_THE INPUT_.
Segment Open
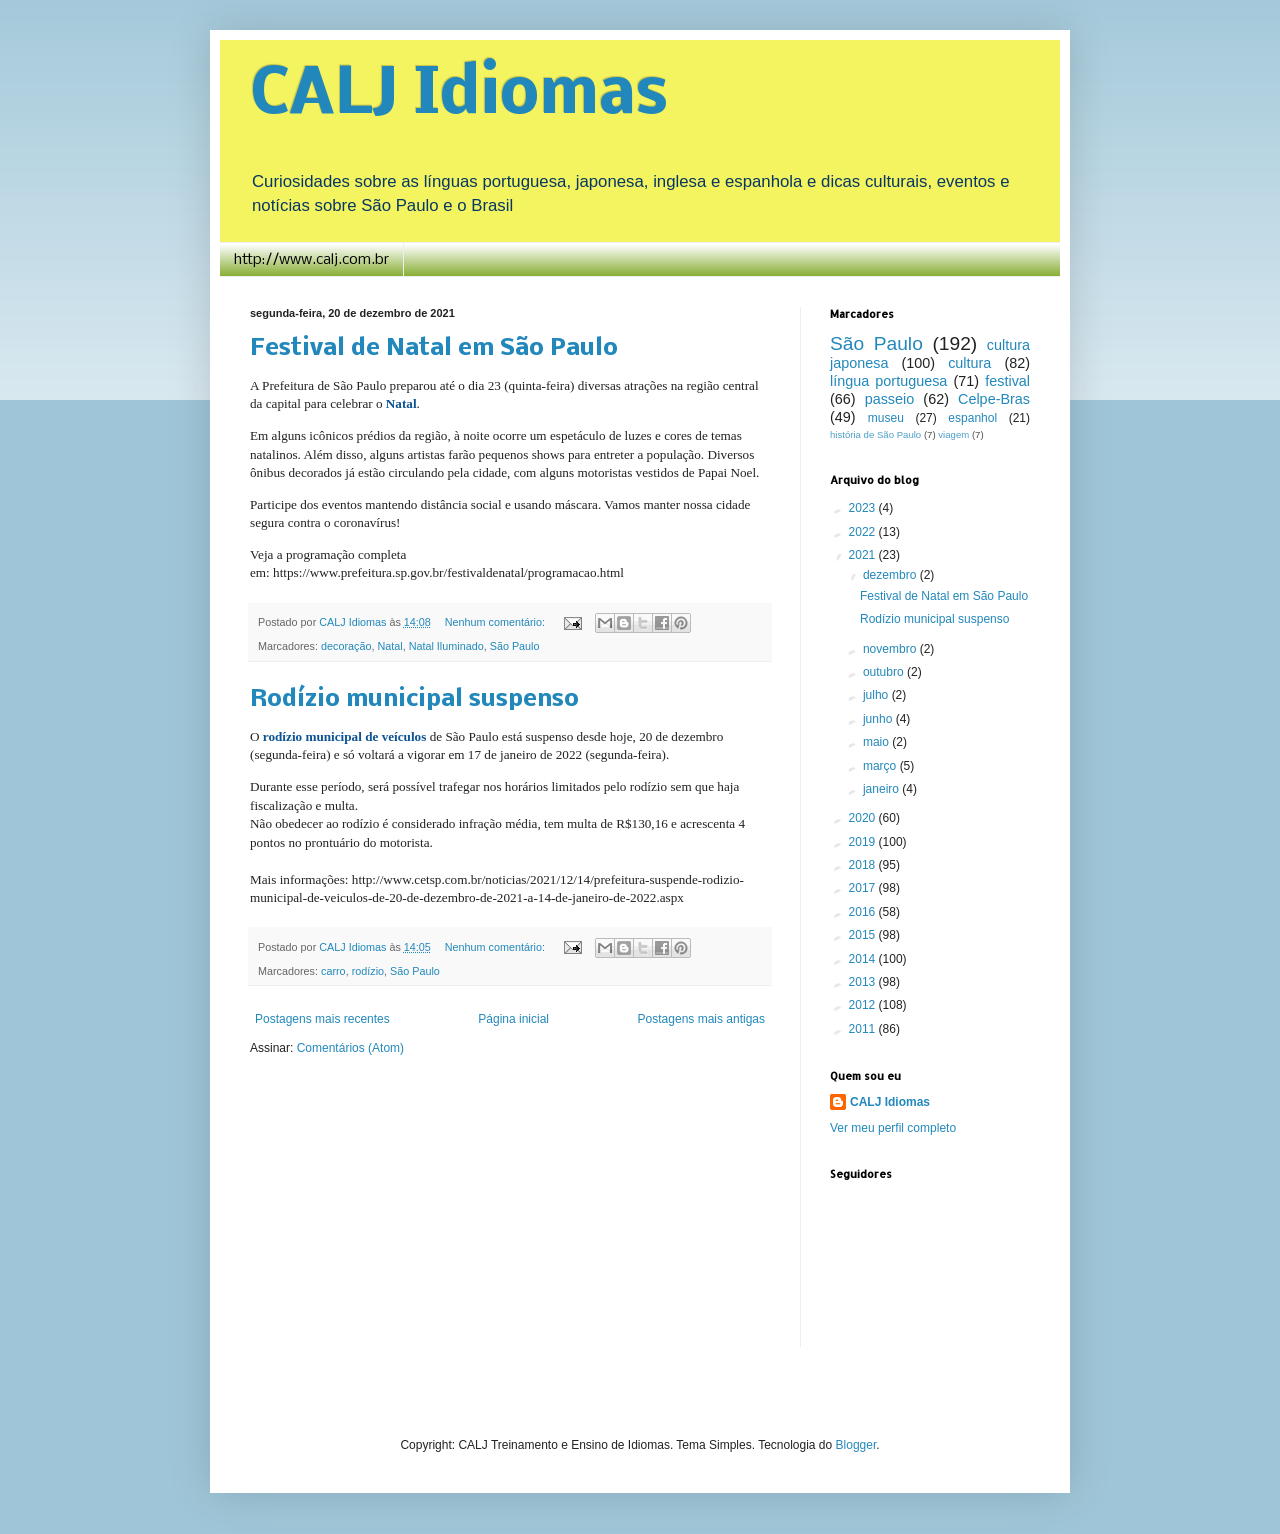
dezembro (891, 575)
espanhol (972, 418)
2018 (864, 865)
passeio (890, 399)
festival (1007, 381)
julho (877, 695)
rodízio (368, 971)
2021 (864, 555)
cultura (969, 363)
Segment Closed
Segment Open
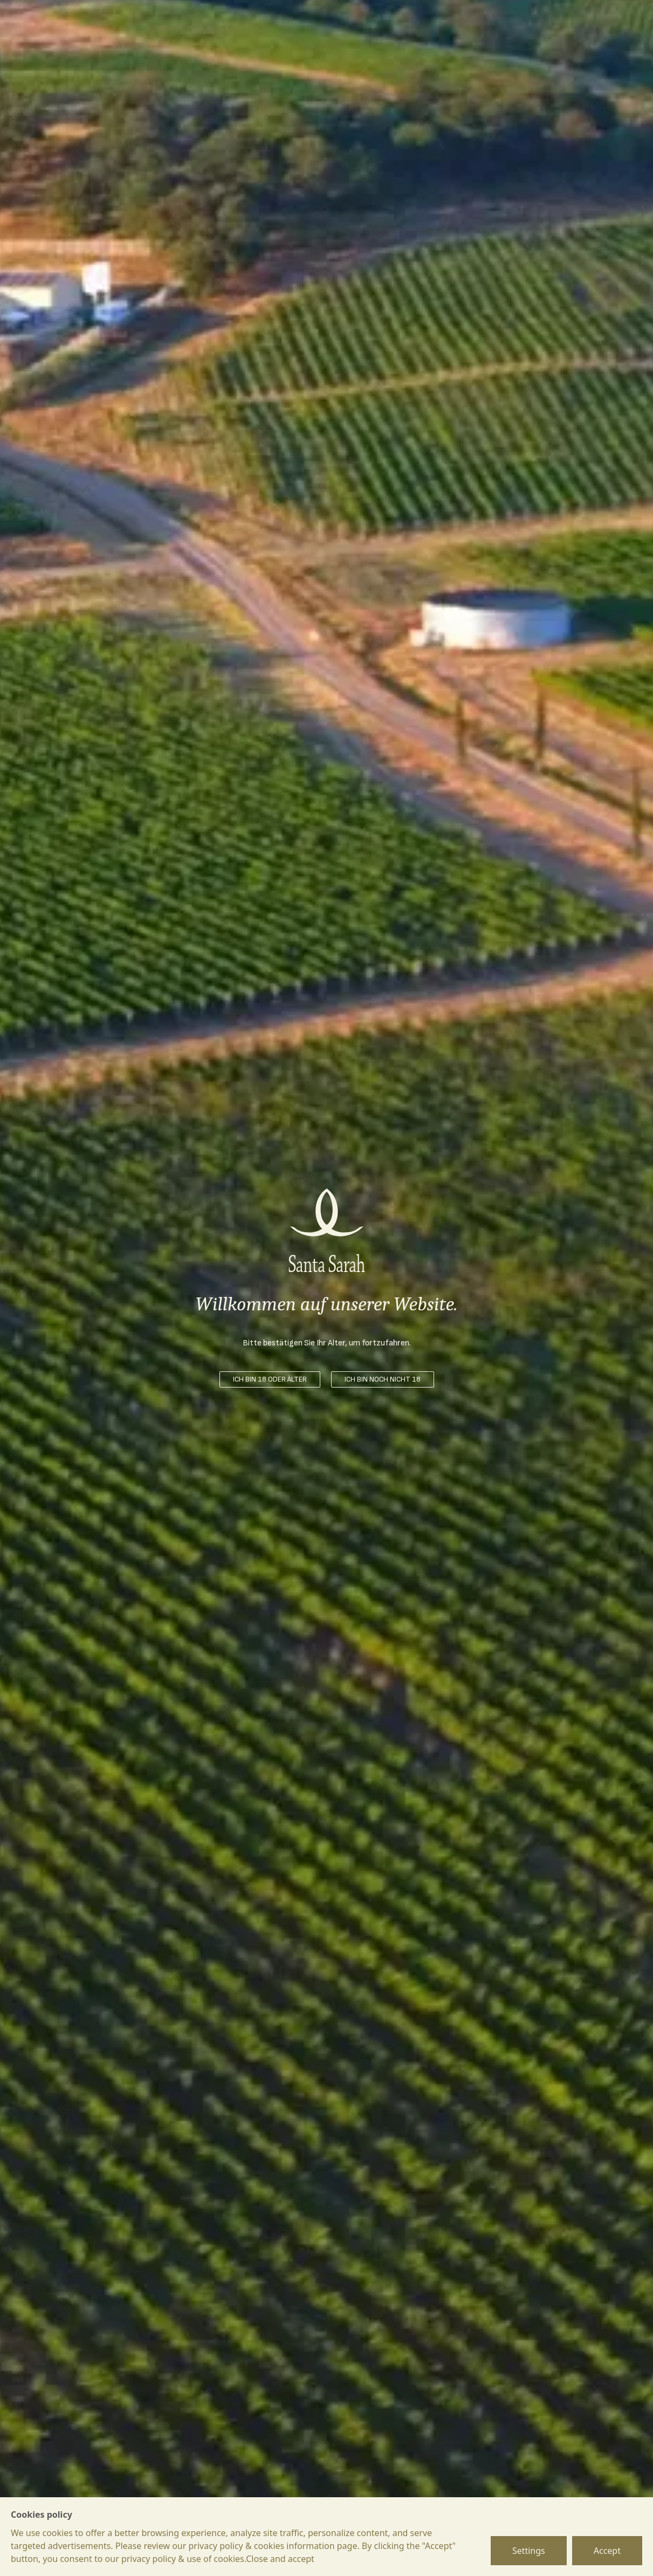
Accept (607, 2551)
Segment Closed
Segment Open
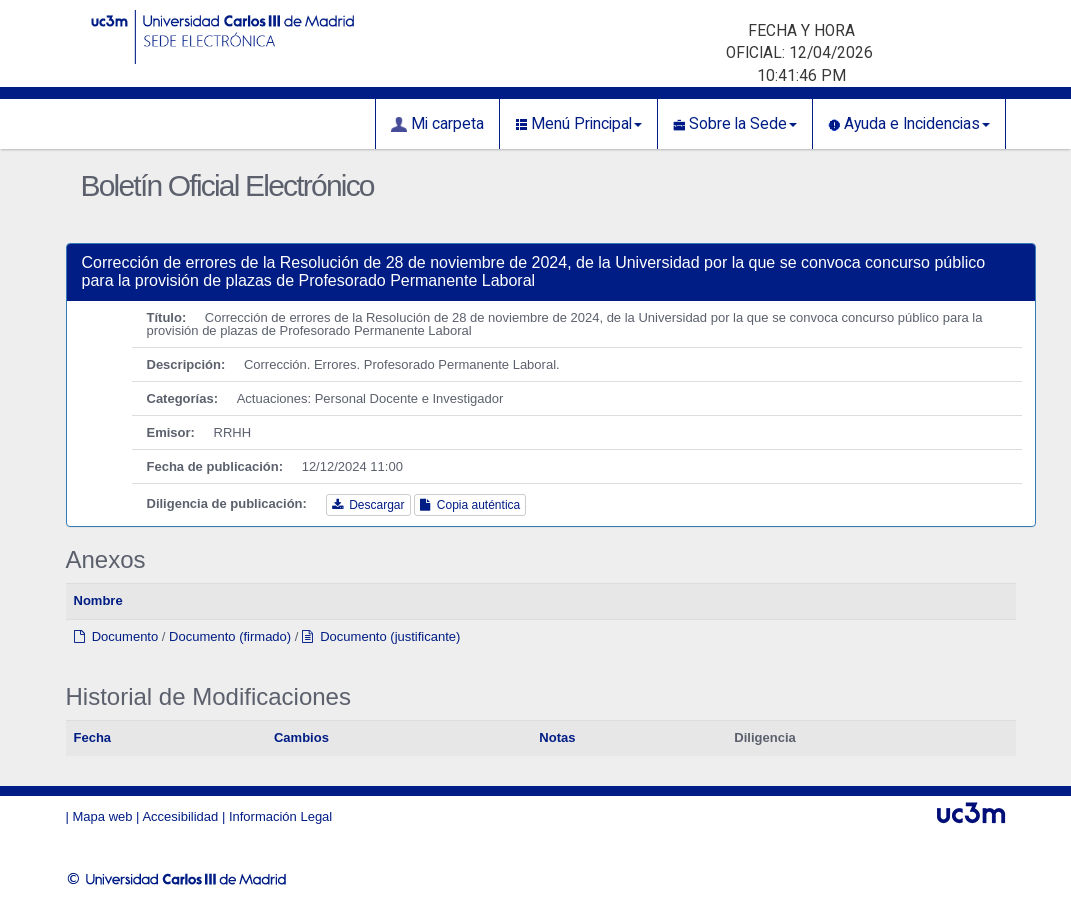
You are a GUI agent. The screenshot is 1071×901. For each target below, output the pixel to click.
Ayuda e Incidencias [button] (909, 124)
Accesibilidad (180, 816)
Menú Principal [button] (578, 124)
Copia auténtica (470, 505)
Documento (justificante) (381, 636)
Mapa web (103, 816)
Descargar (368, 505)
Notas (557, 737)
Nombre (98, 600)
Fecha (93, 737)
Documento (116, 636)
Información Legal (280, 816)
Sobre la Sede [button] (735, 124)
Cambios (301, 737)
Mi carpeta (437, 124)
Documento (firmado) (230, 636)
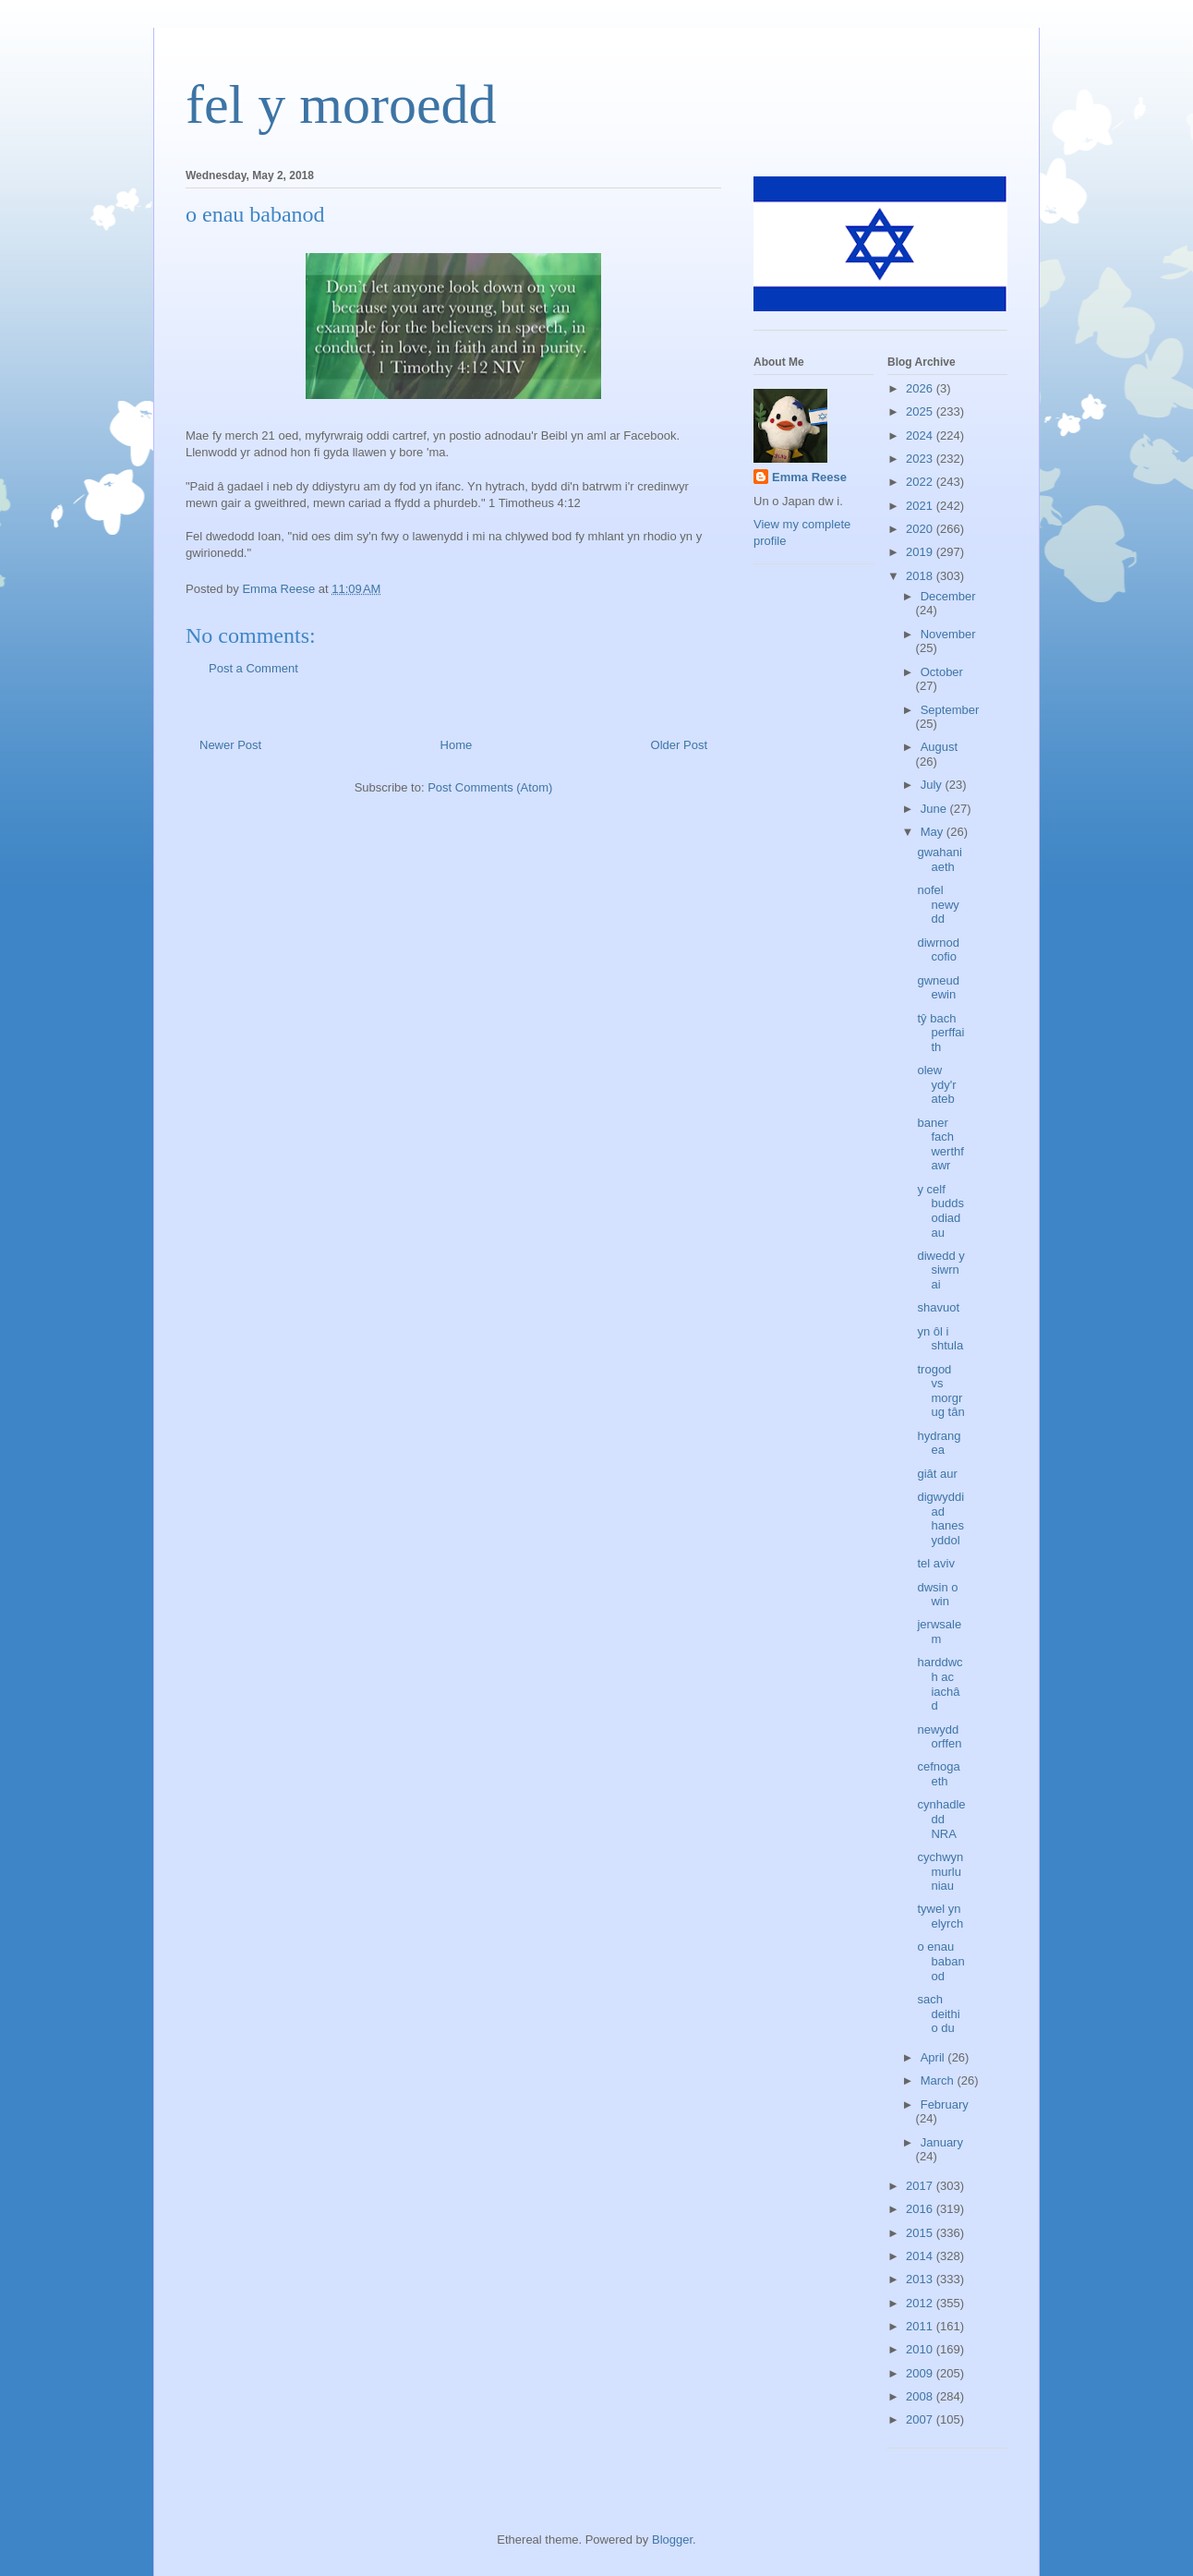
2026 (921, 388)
Segment Closed
_PROBLEM_. In the listing above, find the line with "dezembro (891, 575)" and the line with "cultura (969, 363)", then reproduce both and every line between them exactly.

_RESPONSE TO THIS EXERCISE_.
dezembro (891, 575)
espanhol (972, 418)
2018 (864, 865)
passeio (890, 399)
festival (1007, 381)
julho (877, 695)
rodízio (368, 971)
2021 (864, 555)
cultura (969, 363)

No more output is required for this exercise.